Redis BUSY Error When Using BullMQ Pro with Multiple Worker Processes

jimvandervoort commented 2 months ago

I’m encountering an issue with BullMQ Pro where both the worker and server are affected by the BUSY Redis is busy running a script. You can only call SCRIPT KILL or SHUTDOWN NOSAVE error.

I'm running 10 NodeJS workers and 1 server. Workers are started with:

const workerOptions = {
  concurrency: 25,
  batch: {
    size: 100,
  },
};

Expected Behavior: I expected that this error would only cause the worker to fail temporarily without impacting the server’s ability to place events in the queue.

Actual Behavior: When the error occurs, the server also fails to place events into the queue, causing us to miss important events.

Questions:

Is there a way to isolate the worker failure so that it does not affect the server’s ability to enqueue events?
Any config suggestions?
Can you help me debug which LUA script is running at a given time so I can further debug the script?

Any help would be greatly appreciated!

manast commented 2 months ago

As 100 is not a very large amount of jobs, I wonder if the data sent per job is very large and that is causing the Lua script to work too slow? Also, have you tried to decrease the batch size to see if that is what is actually causing the issue?

jimvandervoort commented 2 months ago

Hi and thank you for the reply :)

I will try to run with a different batch size but I log the size of the batches that are picked up by workers and going through the results I can see they rarely accumulate more than 10 jobs.

CleanShot 2024-09-27 at 10 13 58@2x

The payload is a JSON document that does not vary in length very much at all, as a minified string no more than 1K characters.

jimvandervoort commented 2 months ago

Might be good to note about half the jobs have a delay set of 31000

manast commented 2 months ago

Do you have the possibility to monitor the Redis instance CPU usage? this will help us see if there are some problematic spikes that we need to take care of.

jimvandervoort commented 2 months ago

I was monitoring the total CPU usage of the server earlier but after your comment just realized Redis is single threaded and I see it is maxing out a single core. I think this means we need either better per-core performance or we might need to run multiple redis instances on this server.

Let me know if what I'm saying doesn't make sense.

CleanShot 2024-09-27 at 11 01 57

For the record I just ran a loadtest with a batch size of 1 and got the same BUSY errors as earlier around the same time.

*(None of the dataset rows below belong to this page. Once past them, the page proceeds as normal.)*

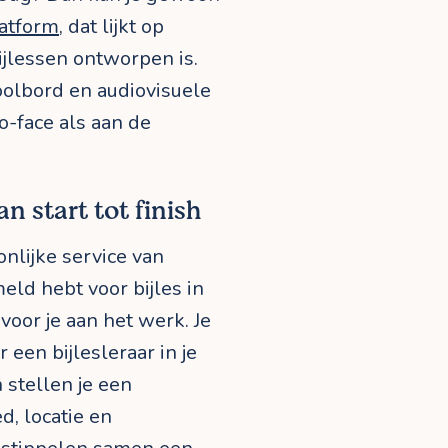
latform
, dat lijkt op
ijlessen ontworpen is.
hoolbord en audiovisuele
o-face als aan de
n start tot finish
onlijke service van
eld hebt voor bijles in
voor je aan het werk. Je
 een bijlesleraar in je
 stellen je een
d, locatie en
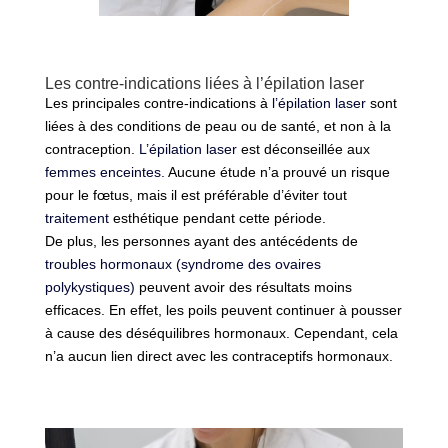
Les contre-indications liées à l’épilation laser
Les principales contre-indications à
l’épilation laser
sont
liées à des conditions de peau ou de santé, et non à la
contraception.
L’épilation laser
est déconseillée aux
femmes enceintes.
Aucune étude n’a prouvé un risque
pour le fœtus, mais il est préférable d’éviter tout
traitement
esthétique pendant cette période.
De plus, les personnes ayant des antécédents de
troubles hormonaux (syndrome des ovaires
polykystiques)
peuvent avoir des résultats moins
efficaces. En effet, les poils peuvent continuer à pousser
à cause des déséquilibres hormonaux. Cependant, cela
n’a aucun lien direct avec les contraceptifs hormonaux.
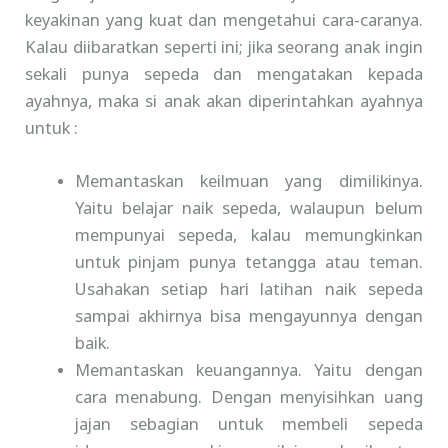
keyakinan yang kuat dan mengetahui cara-caranya.
Kalau diibaratkan seperti ini; jika seorang anak ingin
sekali punya sepeda dan mengatakan kepada
ayahnya, maka si anak akan diperintahkan ayahnya
untuk :
Memantaskan keilmuan yang dimilikinya.
Yaitu belajar naik sepeda, walaupun belum
mempunyai sepeda, kalau memungkinkan
untuk pinjam punya tetangga atau teman.
Usahakan setiap hari latihan naik sepeda
sampai akhirnya bisa mengayunnya dengan
baik.
Memantaskan keuangannya. Yaitu dengan
cara menabung. Dengan menyisihkan uang
jajan sebagian untuk membeli sepeda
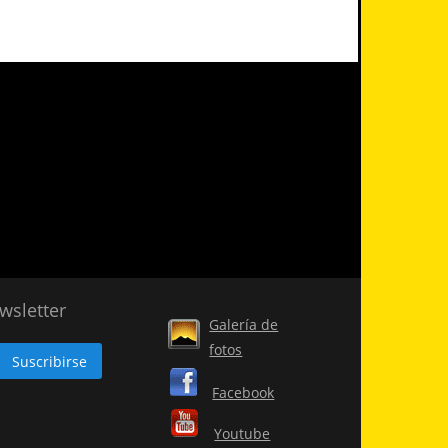
wsletter
Galería de
fotos
Facebook
Youtube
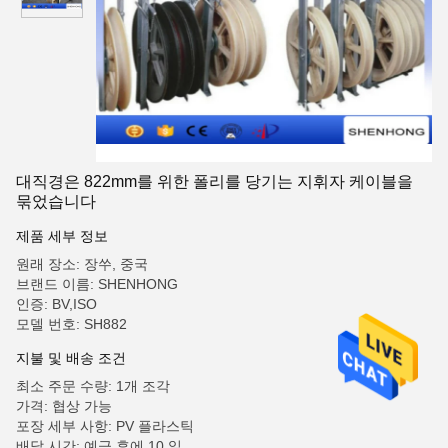
대직경은 822mm를 위한 폴리를 당기는 지휘자 케이블을
묶었습니다
제품 세부 정보
원래 장소: 장쑤, 중국
브랜드 이름: SHENHONG
인증: BV,ISO
모델 번호: SH882
지불 및 배송 조건
최소 주문 수량: 1개 조각
가격: 협상 가능
포장 세부 사항: PV 플라스틱
배달 시간: 예금 후에 10 일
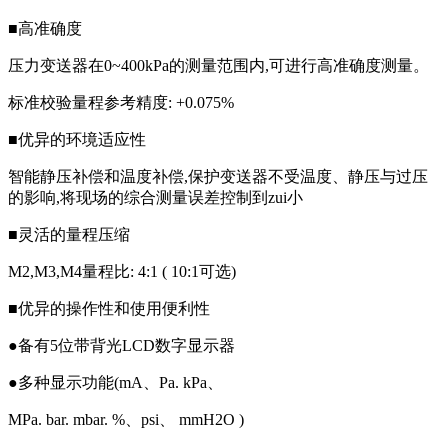
■高准确度
压力变送器在0~400kPa的测量范围内,可进行高准确度测量。
标准校验量程参考精度: +0.075%
■优异的环境适应性
智能静压补偿和温度补偿,保护变送器不受温度、静压与过压
的影响,将现场的综合测量误差控制到zui小
■灵活的量程压缩
M2,M3,M4量程比: 4:1 ( 10:1可选)
■优异的操作性和使用便利性
●备有5位带背光LCD数字显示器
●多种显示功能(mA、Pa. kPa、
MPa. bar. mbar. %、psi、 mmH2O )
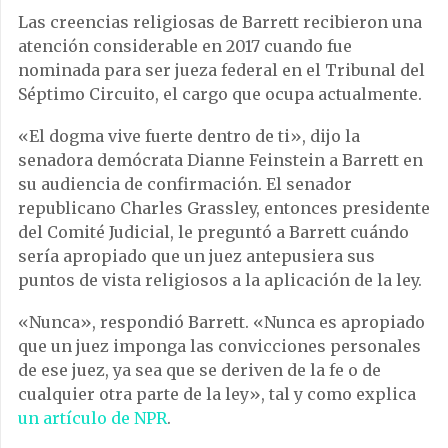
Las creencias religiosas de Barrett recibieron una
atención considerable en 2017 cuando fue
nominada para ser jueza federal en el Tribunal del
Séptimo Circuito, el cargo que ocupa actualmente.
«El dogma vive fuerte dentro de ti», dijo la
senadora demócrata Dianne Feinstein a Barrett en
su audiencia de confirmación. El senador
republicano Charles Grassley, entonces presidente
del Comité Judicial, le preguntó a Barrett cuándo
sería apropiado que un juez antepusiera sus
puntos de vista religiosos a la aplicación de la ley.
«Nunca», respondió Barrett. «Nunca es apropiado
que un juez imponga las convicciones personales
de ese juez, ya sea que se deriven de la fe o de
cualquier otra parte de la ley», tal y como explica
un artículo de NPR
.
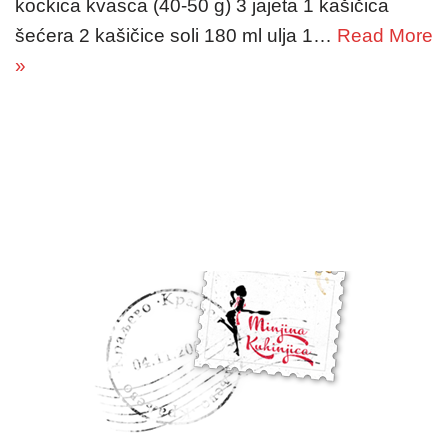
kockica kvasca (40-50 g) 3 jajeta 1 kašičica
šećera 2 kašičice soli 180 ml ulja 1…
Read More
»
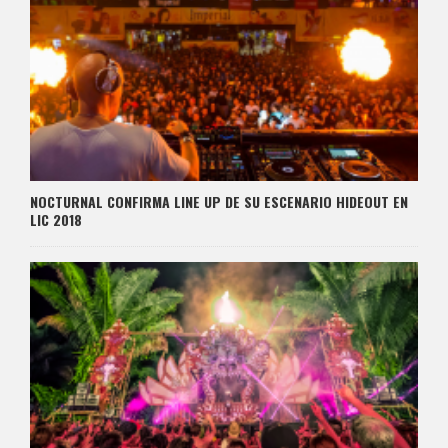
NOCTURNAL CONFIRMA LINE UP DE SU ESCENARIO HIDEOUT EN
LIC 2018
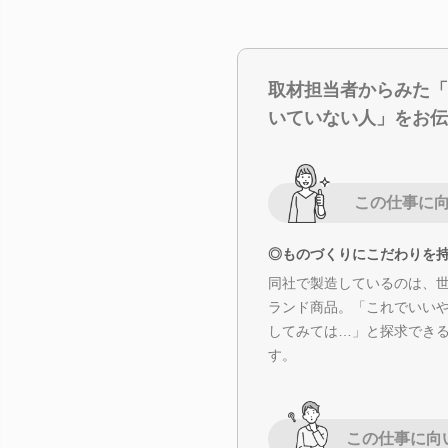
取材担当者からみた「
いていない人」をお伝
この仕事に
◎ものづくりにこだわりを
同社で製造しているのは、
ランド商品。「これでいい
してみては…」と探求でき
す。
この仕事に向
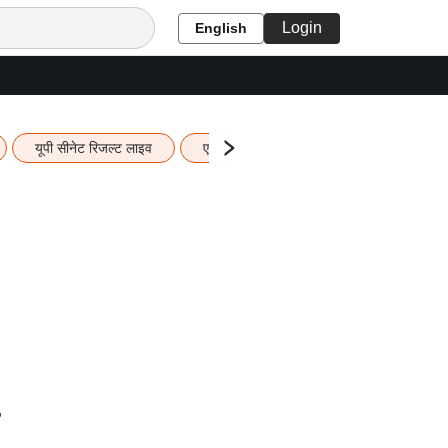
Login
English
यूपी सीनेट रिजल्ट लाइव
एचबीएसई 12वीं का रिजल्ट लाइव
यूपी ब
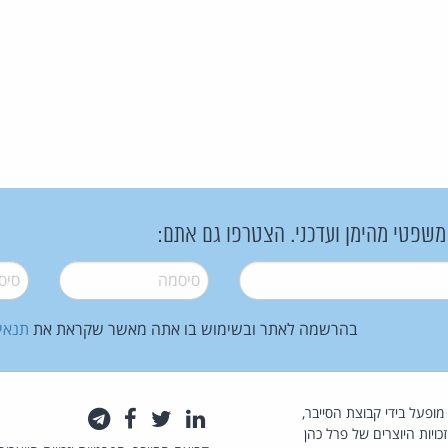
 משפטי מהימן ועדכני. הצטרפו גם אתם:
סיסמה
*
סיסמה
בהרשמה לאתר ובשימוש בו אתה מאשר שקראת את
תנאי
law.co.il מופעל בידי קבוצת הסייבר,
לינקדאין
טוויטר
פייסבוק
טלגרם
כויות היוצרים של פרל כהן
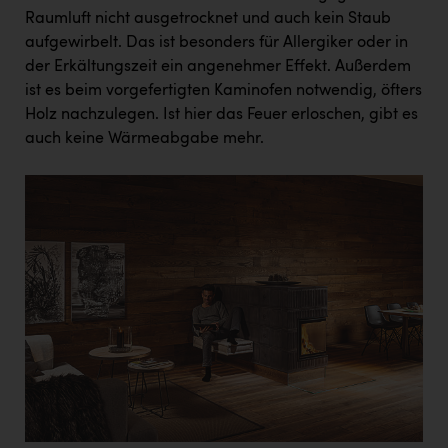
Raumluft nicht ausgetrocknet und auch kein Staub
aufgewirbelt. Das ist besonders für Allergiker oder in
der Erkältungszeit ein angenehmer Effekt. Außerdem
ist es beim vorgefertigten Kaminofen notwendig, öfters
Holz nachzulegen. Ist hier das Feuer erloschen, gibt es
auch keine Wärmeabgabe mehr.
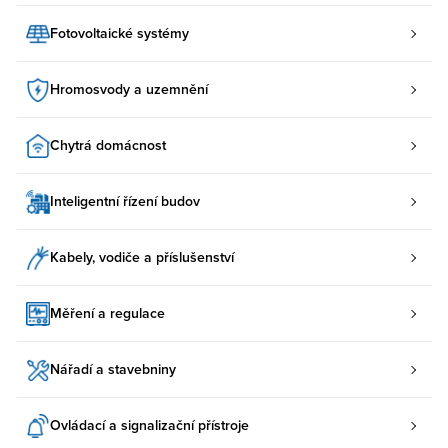
Fotovoltaické systémy
Hromosvody a uzemnění
Chytrá domácnost
Inteligentní řízení budov
Kabely, vodiče a příslušenství
Měření a regulace
Nářadí a stavebniny
Ovládací a signalizační přístroje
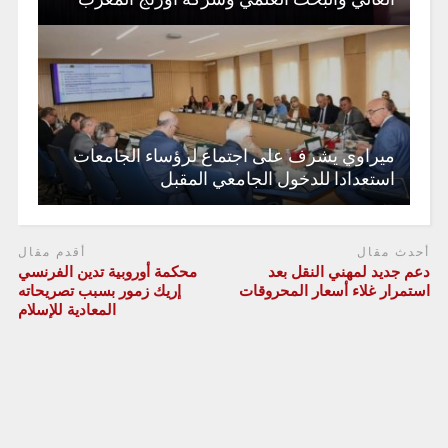
ميراوي يشرف على اجتماع لرؤساء الجامعات
استعدادا للدخول الجامعي المقبل
أحدث مقال
أقدم مقال
دعم جديد لمهني النقل بعد
محكمة أوروبية تدين الفرنسي
استمرار غلاء أسعار المحروقات
إريك زمور بسبب تصريحاته
المعادية للإسلام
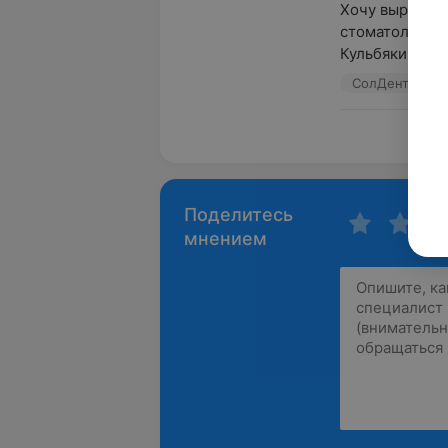
Хочу выразить
стоматологии 
Кульбякину Ан
СолДент, пр-т
Пока
Поделитесь
мнением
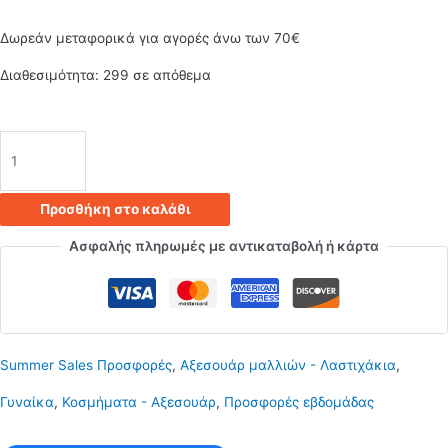
was:
τιμή
Δωρεάν μεταφορικά για αγορές άνω των 70€
0.56€.
είναι:
Διαθεσιμότητα:
299 σε απόθεμα
0.39€.
Λαστιχάκι
μαλλιών
Προσθήκη στο καλάθι
1
Ασφαλής πληρωμές με αντικαταβολή ή κάρτα
τεμάχιο
σκούρο
μωβ
Summer Sales Προσφορές
,
Αξεσουάρ μαλλιών - Λαστιχάκια
,
ποσότητα
Γυναίκα
,
Κοσμήματα - Αξεσουάρ
,
Προσφορές εβδομάδας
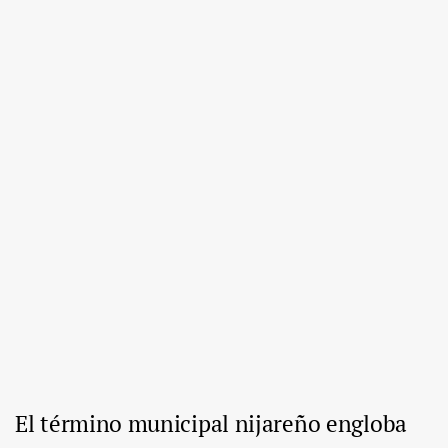
El término municipal nijareño engloba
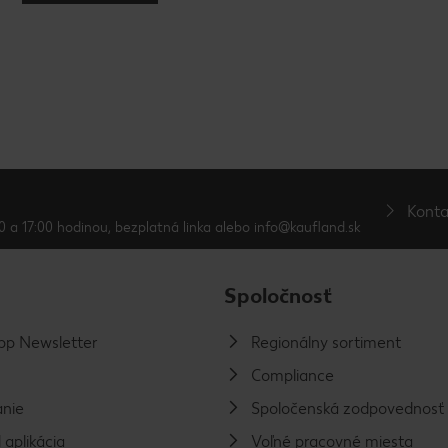
Konta
0 a 17:00 hodinou, bezplatná linka alebo info@kaufland.sk
Spoločnosť
p Newsletter
Regionálny sortiment
Compliance
nie
Spoločenská zodpovednosť
 aplikácia
Voľné pracovné miesta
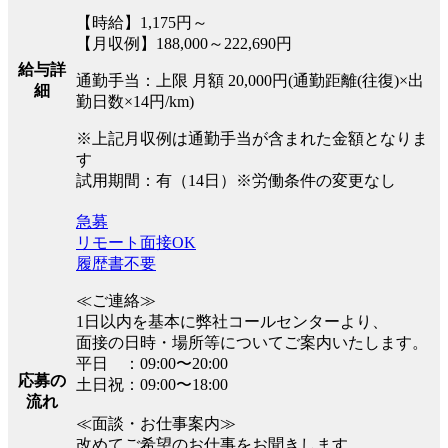
【時給】1,175円～
【月収例】188,000～222,690円
給与詳
通勤手当：上限 月額 20,000円(通勤距離(往復)×出
細
勤日数×14円/km)
※上記月収例は通勤手当が含まれた金額となりま
す
試用期間：有（14日）※労働条件の変更なし
急募
リモート面接OK
履歴書不要
≪ご連絡≫
1日以内を基本に弊社コールセンターより、
面接の日時・場所等についてご案内いたします。
平日 ：09:00〜20:00
応募の
土日祝：09:00〜18:00
流れ
≪面談・お仕事案内≫
改めてご希望のお仕事をお聞きします。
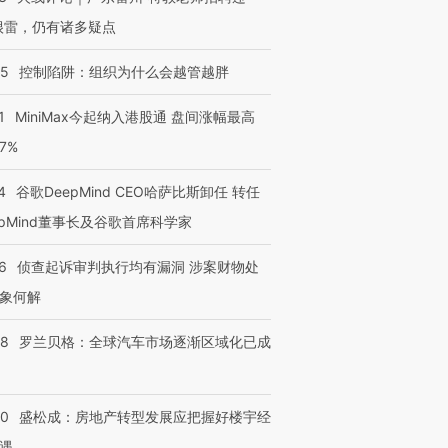
很雷，仍有诸多疑点
05
控制陷阱：组织为什么会越管越胖
1
MiniMax今起纳入港股通 盘间涨幅最高
77%
4
谷歌DeepMind CEO哈萨比斯卸任 转任
epMind董事长及谷歌首席科学家
6
侦查起诉审判执行均有漏洞 涉案财物处
象何解
58
罗兰贝格：全球汽车市场逐渐区域化已成
50
盛松成：房地产转型发展应把握好楼宇经
遇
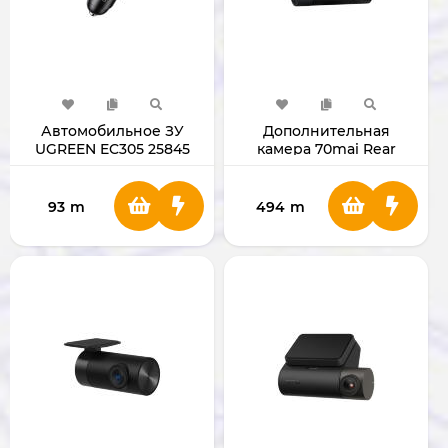
Автомобильное ЗУ
Дополнительная
UGREEN EC305 25845
камера 70mai Rear
Camera RC21
93
m
494
m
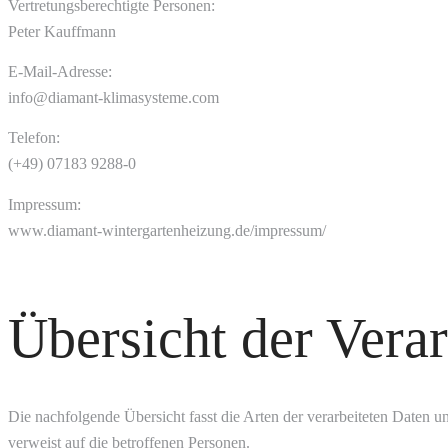
Vertretungsberechtigte Personen:
Peter Kauffmann
E-Mail-Adresse:
info@diamant-klimasysteme.com
Telefon:
(+49) 07183 9288-0
Impressum:
www.diamant-wintergartenheizung.de/impressum/
Übersicht der Vera
Die nachfolgende Übersicht fasst die Arten der verarbeiteten Daten
verweist auf die betroffenen Personen.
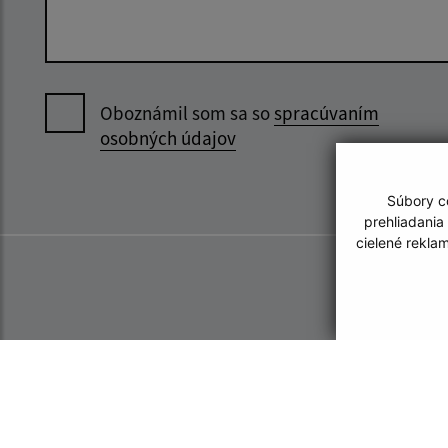
Oboznámil som sa so
spracúvaním
osobných údajov
Súbory co
prehliadania
cielené rekla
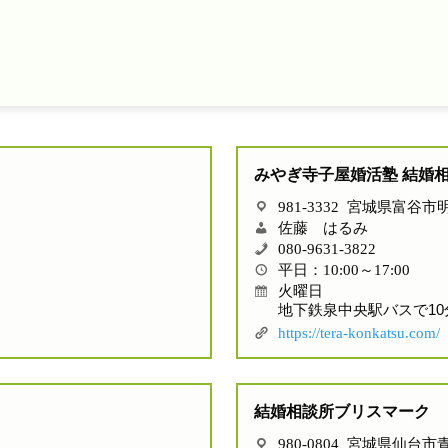
みやぎ寺子屋婚活塾 結婚
981-3332 宮城県富谷市明
佐藤 はるみ
080‐9631‐3822
平日：10:00～17:00
火曜日
地下鉄泉中央駅バスで10
https://tera-konkatsu.com/
結婚相談所ブリスマーク
980-0804 宮城県仙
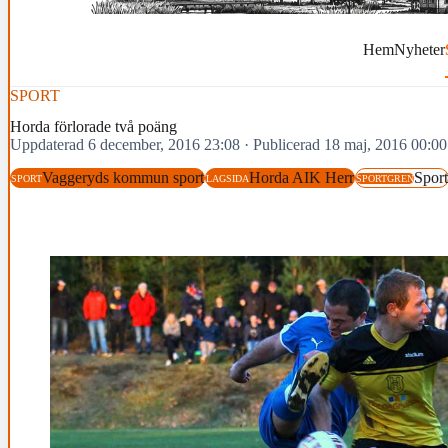
Hem
Nyheter
SPORT
Horda förlorade två poäng
Uppdaterad 6 december, 2016 23:08
·
Publicerad 18 maj, 2016 00:00
Vaggeryds kommun sport
Horda AIK Herr
Sport
SPORT
LAGSIDA
SPORTGREN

manast commented 2 months ago

Yes, thats definitely a problem, like it should never go up more than 80%. Multicore will not help you in this case unless you also divide the job in different queues, like one queue per available Redis node. But you can also increase the single CPU to a more performant one. If you plan to use cluster you should read this info:https://docs.bullmq.io/bull/patterns/redis-cluster

There is also more info on the DragonflyDB site, which using the same technique of key slots you can take advantage of multicore CPUs: https://www.dragonflydb.io/docs/integrations/bullmq#2-queue-naming-strategies

manast commented 2 months ago

Btw, how many jobs are you processing per second? The reason I am asking is because out of the box Redis can handle quite a lot unless it is a very weak machine.

jimvandervoort commented 2 months ago

Using 2 machines running 56 core Intel(R) Xeon(R) CPU E5-2660 v4 @ 2.00GHz

We need to be able to safely process 4K jobs per second.

I just ran a test where we setup 2 Redis instances per server and also 2 instances of our worker app and our ingestion API per server. The ingestion API places jobs in the queue from an HTTP request and the worker picks up jobs. Each worker and ingestion API is connected to a different Redis instance.

That allows us to process at least 8K jobs/s, somewhere above that we get the BUSY error again (which make sense because we previously managed around 4K/s with a 1 Redis instance per server)

It's actually easy for us to split up our queue into multiple instances and connect them to different Redis instances. Now it's for us to decide whether we want to run the ingestion api/worker/redis separately or not. I do like the idea of running a Redis instance per server so we do not have a single point of failure. And because it only uses a single core on a 56 core machine there is enough processing room left for at least the ingestion api and possibly the workers too.

manast commented 2 months ago

Since you are hosting your own Redis instance, have you tried with Dragonfly, with 56 cores it seems you have a huge amount of power for processing orders of magnitude more than your requirement.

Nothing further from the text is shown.